I got stuck in Hanoi; stuck in streets sludge and stuck in a conundrum. Due to varying passport issues (a lack of empty pages) and Visa problems (the Indian Embassy in Hanoi balking at my request to just paste their visa over the one for Laos), I was to stay in Hanoi for two weeks. The maddening part was that, had the comrade at the border used one of my half-used pages to plop the entry stamp for Vietnam, this problem could have been solved in one of Asia’s friendlier capitals. But no, he used a brand new page, effectively incarcerating me in Hanoi. Hanoi for the holidays. The two weeks in every year that it’s best to be in a Western, Christian country.
Christmas came and went rather unspectacularly. Yet, Hanoi was the perfectly insane setting for New Years. This was the city’s first year embracing a full-on celebration of the Western Calendar’s brightest day, inviting international Djs to turn the streets around the Opera House into a flashy dance party. Everything was unruly and exciting until the clock rang midnight. We screamed, clapped, and then the Vietnamese ran home in observance of the midnight curfew.

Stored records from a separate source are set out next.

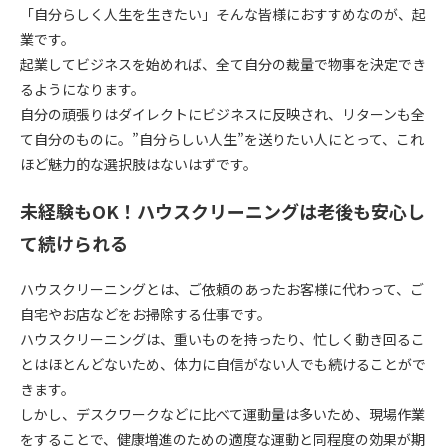
「自分らしく人生を生きたい」そんな皆様におすすめなのが、
起
業
です。
起業してビジネスを始めれば、全て自分の裁量で物事を決定でき
るようになります。
自分の頑張りはダイレクトにビジネスに反映され、リターンも全
て自分のものに。”自分らしい人生”を送りたい人にとって、これ
ほど魅力的な選択肢はないはずです。
未経験もOK！ハウスクリーニングは老後も安心し
て続けられる
ハウスクリーニング
とは、ご依頼のあったお客様に代わって、ご
自宅やお店などをお掃除する仕事です。
ハウスクリーニングは、重いものを持ったり、忙しく動き回るこ
とはほとんどないため、
体力に自信がない人でも続けることがで
きます。
しかし、デスクワークなどに比べて運動量は多いため、現場作業
をすることで、健康増進のための適度な運動と同程度の効果が期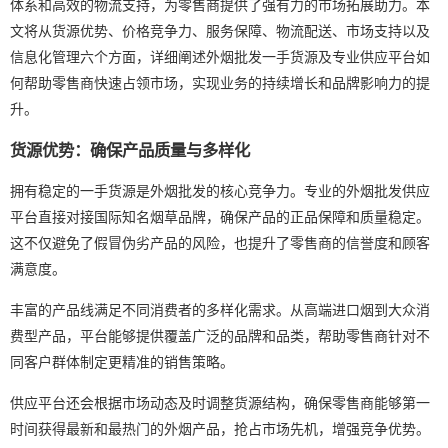
体系和高效的物流支持，为零售商提供了强有力的市场拓展助力。本
文将从货源优势、价格竞争力、服务保障、物流配送、市场支持以及
信息化管理六个方面，详细阐述外烟批发一手货源及专业供应平台如
何帮助零售商快速占领市场，实现业务的持续增长和品牌影响力的提
升。
货源优势：确保产品质量与多样化
拥有稳定的一手货源是外烟批发的核心竞争力。专业的外烟批发供应
平台直接对接国际知名烟草品牌，确保产品的正品保障和质量稳定。
这不仅避免了假冒伪劣产品的风险，也提升了零售商的信誉度和顾客
满意度。
丰富的产品线满足不同消费者的多样化需求。从高端进口烟到大众消
费型产品，平台能够提供覆盖广泛的品牌和品类，帮助零售商针对不
同客户群体制定更精准的销售策略。
供应平台还会根据市场动态及时调整货源结构，确保零售商能够第一
时间获得最新和最热门的外烟产品，抢占市场先机，增强竞争优势。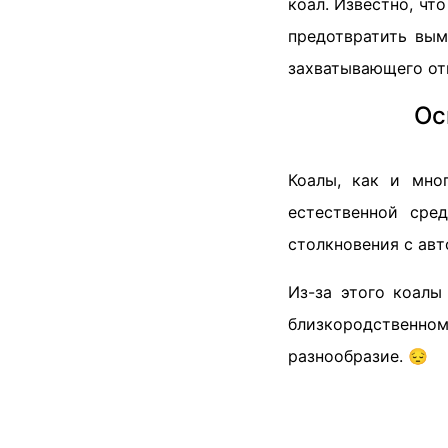
коал. Известно, чт
предотвратить вым
захватывающего от
Ос
Коалы, как и мно
естественной сре
столкновения с ав
Из-за этого коалы
близкородственном
разнообразие. 😔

Or, maybe they wanted to get a few hours of shuteye before their sunrise exercise class. By 6:00am the next morning, the banks of Hoan Kiem Lake in the heart of downtown were a frenzy of floppy hands and glittery track suits. The lake was line-to-line jazzercise classes a la Richard Simmons with a boombox. Those too cool for aerobics plunked a birdy back and forth playing badminton without a net (badminton being the favorite sport of the Vietnamese!).
Hanoi’s main attraction was its unpredictable hysteria – hysteria being both hysterical and frightening. For example, the town’s two main sights were the Ho Chi Minh Mausoleum and the Ho Chi Minh Museum. One was a capsule holding the body of the great leader swimming in formaldehyde, while the other housed a circus of many acts (a large scale model of fruit, a space room dedicated to the challenger explosion, Picasso replicas, Ho Chi Minh’s fan and hat, and a giant, bronze statue of the leader just waiting for group photos). Trying to make sense of these things was far too tiring. It was best to accept it as part of the greater hysteria, or at least that’s what my hotel receptionist Viet told me (his brother’s name was, quite seriously, Nam).
The worst thing of it all was that, by the end, I kind of came to terms with Hanoi. Despite it all, the organization of the disorder fascinated me. Crossing the streets emboldened me. The messy, busy clutter slipped into the background and became part of the landscape, for better or worse. Maybe I don’t hate Hanoi… but it hurts me to say that. When, like a chameleon, I picked up on the rhythm of life and slipped into the mix, it thrilled me in a sinister way.